Your assignment:
Only some lines are wanted. Transcribe, exactly, the lines below from the line with "were fewer volunteers." up to and including the line with "your morale and".

BEGIN

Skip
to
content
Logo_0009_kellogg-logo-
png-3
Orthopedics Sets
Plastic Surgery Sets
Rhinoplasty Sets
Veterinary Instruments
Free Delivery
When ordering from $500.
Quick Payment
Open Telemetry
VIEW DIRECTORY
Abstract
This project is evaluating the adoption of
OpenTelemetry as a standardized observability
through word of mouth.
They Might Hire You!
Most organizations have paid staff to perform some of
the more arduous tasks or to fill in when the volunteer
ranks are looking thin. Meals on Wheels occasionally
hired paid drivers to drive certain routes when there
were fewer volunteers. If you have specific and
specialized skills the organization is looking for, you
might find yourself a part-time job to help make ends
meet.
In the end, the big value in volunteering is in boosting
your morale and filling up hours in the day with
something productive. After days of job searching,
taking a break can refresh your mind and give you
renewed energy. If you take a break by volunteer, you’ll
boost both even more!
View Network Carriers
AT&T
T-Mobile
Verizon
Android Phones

END
BEGIN

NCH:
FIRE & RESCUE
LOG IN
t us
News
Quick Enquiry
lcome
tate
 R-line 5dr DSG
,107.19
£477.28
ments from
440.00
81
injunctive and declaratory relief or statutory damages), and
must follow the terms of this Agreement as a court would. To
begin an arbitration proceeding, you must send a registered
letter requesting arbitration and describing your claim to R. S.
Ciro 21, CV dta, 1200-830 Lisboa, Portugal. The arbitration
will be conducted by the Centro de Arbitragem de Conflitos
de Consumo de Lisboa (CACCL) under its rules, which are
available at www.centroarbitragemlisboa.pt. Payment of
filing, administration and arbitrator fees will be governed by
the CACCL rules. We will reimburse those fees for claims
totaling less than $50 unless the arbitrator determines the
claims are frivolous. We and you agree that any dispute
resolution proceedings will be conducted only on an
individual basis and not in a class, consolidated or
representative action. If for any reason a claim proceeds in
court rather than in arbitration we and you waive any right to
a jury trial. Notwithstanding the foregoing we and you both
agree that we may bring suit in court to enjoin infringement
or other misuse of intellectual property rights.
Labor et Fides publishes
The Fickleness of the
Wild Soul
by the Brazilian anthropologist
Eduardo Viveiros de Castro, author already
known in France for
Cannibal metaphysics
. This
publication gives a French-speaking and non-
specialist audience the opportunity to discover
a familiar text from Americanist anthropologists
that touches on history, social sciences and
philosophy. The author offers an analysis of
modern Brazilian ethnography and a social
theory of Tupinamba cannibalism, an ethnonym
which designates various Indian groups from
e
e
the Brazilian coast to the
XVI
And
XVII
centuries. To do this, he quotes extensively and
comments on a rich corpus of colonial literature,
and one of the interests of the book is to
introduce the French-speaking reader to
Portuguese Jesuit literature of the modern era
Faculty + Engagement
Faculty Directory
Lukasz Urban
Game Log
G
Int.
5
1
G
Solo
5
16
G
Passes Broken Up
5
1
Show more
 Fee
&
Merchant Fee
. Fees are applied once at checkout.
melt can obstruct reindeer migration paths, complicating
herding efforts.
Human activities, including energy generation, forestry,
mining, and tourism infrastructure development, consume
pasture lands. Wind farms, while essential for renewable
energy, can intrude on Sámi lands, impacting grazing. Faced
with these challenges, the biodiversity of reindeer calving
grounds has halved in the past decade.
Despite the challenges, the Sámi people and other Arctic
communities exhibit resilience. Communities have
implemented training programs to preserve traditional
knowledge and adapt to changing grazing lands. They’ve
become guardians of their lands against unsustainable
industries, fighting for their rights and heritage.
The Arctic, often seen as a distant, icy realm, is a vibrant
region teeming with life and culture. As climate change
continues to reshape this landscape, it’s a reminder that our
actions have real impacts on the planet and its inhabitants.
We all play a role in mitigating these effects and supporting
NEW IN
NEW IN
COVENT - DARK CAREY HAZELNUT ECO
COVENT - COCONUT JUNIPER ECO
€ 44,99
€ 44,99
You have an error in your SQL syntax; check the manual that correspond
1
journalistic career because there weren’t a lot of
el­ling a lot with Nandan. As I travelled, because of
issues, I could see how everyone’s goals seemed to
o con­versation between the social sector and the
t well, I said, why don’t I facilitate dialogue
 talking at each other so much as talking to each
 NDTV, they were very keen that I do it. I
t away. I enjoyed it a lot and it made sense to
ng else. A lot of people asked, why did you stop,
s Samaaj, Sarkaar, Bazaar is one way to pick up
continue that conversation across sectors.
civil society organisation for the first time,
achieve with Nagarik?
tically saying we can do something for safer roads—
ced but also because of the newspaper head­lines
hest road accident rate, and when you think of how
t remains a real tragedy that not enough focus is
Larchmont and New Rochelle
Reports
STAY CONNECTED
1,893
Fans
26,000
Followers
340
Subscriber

END

Result below:
were fewer volunteers. If you have specific and
specialized skills the organization is looking for, you
might find yourself a part-time job to help make ends
meet.
In the end, the big value in volunteering is in boosting
your morale and filling up hours in the day with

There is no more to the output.